Qiang Chen, Wenxiu Guo, Yuming Fang, Yang Tong, Tingsong Lu, Xiaogang Jin, Zhigang Deng
Our bee simulation model enables the fast simulation of previously unseen phenomena, such as (a) a bee’s smooth body oscillation trajectory, (b) visually-based obstacle sensing and roll-to-avoidance motion, and (c) a low-aligned and inherent-noisy bee swarm.
As eusocial creatures,
bees display unique macro collective behavior and local body dynamics that
hold potential applications in various fields, such as computer animation,
robotics, and social behavior. Unlike birds and fish, bees fly in a
low-aligned zigzag pattern. Additionally, bees rely on visual cues for
foraging and predator avoidance, exhibiting distinctive local body
oscillations, such as body lifting, thrusting, and swaying. These inherent
features pose significant challenges for realistic bee simulations in
practical animation applications.
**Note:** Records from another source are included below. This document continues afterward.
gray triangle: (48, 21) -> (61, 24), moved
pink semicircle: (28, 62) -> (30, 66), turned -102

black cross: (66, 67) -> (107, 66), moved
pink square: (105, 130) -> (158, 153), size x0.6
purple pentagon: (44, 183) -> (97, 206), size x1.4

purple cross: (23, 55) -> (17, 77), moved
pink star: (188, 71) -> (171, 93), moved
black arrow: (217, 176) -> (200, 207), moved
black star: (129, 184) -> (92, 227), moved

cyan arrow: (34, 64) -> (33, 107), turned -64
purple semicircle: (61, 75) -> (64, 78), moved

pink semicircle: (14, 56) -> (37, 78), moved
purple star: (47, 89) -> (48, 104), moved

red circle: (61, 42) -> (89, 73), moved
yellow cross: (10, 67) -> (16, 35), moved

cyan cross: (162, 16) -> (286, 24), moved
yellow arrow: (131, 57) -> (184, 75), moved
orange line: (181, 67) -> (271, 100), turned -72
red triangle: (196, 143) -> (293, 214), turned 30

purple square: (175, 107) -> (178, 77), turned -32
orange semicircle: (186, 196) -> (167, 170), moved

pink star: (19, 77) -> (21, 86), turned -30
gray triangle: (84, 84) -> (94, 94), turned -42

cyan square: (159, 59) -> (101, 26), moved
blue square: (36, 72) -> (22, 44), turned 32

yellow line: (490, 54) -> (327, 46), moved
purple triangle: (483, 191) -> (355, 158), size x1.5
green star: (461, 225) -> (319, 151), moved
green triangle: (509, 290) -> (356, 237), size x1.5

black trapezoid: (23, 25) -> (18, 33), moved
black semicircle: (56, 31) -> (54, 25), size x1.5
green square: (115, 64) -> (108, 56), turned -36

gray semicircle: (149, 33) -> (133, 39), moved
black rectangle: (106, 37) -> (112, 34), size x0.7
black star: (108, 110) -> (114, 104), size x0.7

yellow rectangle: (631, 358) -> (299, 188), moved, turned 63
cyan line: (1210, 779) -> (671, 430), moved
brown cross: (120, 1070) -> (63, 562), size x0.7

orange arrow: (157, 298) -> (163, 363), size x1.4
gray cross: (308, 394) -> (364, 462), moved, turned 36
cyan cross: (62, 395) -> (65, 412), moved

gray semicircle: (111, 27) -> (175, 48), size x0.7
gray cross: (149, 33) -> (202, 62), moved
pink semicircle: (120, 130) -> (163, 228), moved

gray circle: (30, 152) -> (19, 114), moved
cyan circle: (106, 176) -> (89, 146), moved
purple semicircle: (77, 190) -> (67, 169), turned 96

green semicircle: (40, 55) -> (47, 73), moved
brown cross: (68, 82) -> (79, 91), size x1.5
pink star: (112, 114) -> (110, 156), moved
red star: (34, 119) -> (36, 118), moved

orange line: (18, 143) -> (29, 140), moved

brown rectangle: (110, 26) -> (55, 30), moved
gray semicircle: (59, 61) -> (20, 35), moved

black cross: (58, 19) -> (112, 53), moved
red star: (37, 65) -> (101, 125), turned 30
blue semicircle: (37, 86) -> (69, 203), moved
In this paper, we present a bio-inspired
model for bee simulations capable of replicating both macro collective
behavior and local body dynamics of bees. Our approach utilizes a
visually-driven system to simulate a bee’s local body dynamics,
incorporating obstacle perception and body rolling control for effective
collision avoidance. Moreover, we develop an oscillation rule that captures
the dynamics of the bee’s local bodies, drawing on insights from biological
research. Our model extends beyond simulating individual bees’ dynamics; it
can also represent bee swarms by integrating a fluid-based field with the
bees’ innate noise and zigzag motions. To fine-tune our model, we utilize
precollected honeybee flight data. Through extensive simulations and
comparative experiments, we demonstrate that our model can efficiently
generate realistic low-aligned and inherently noisy bee swarms.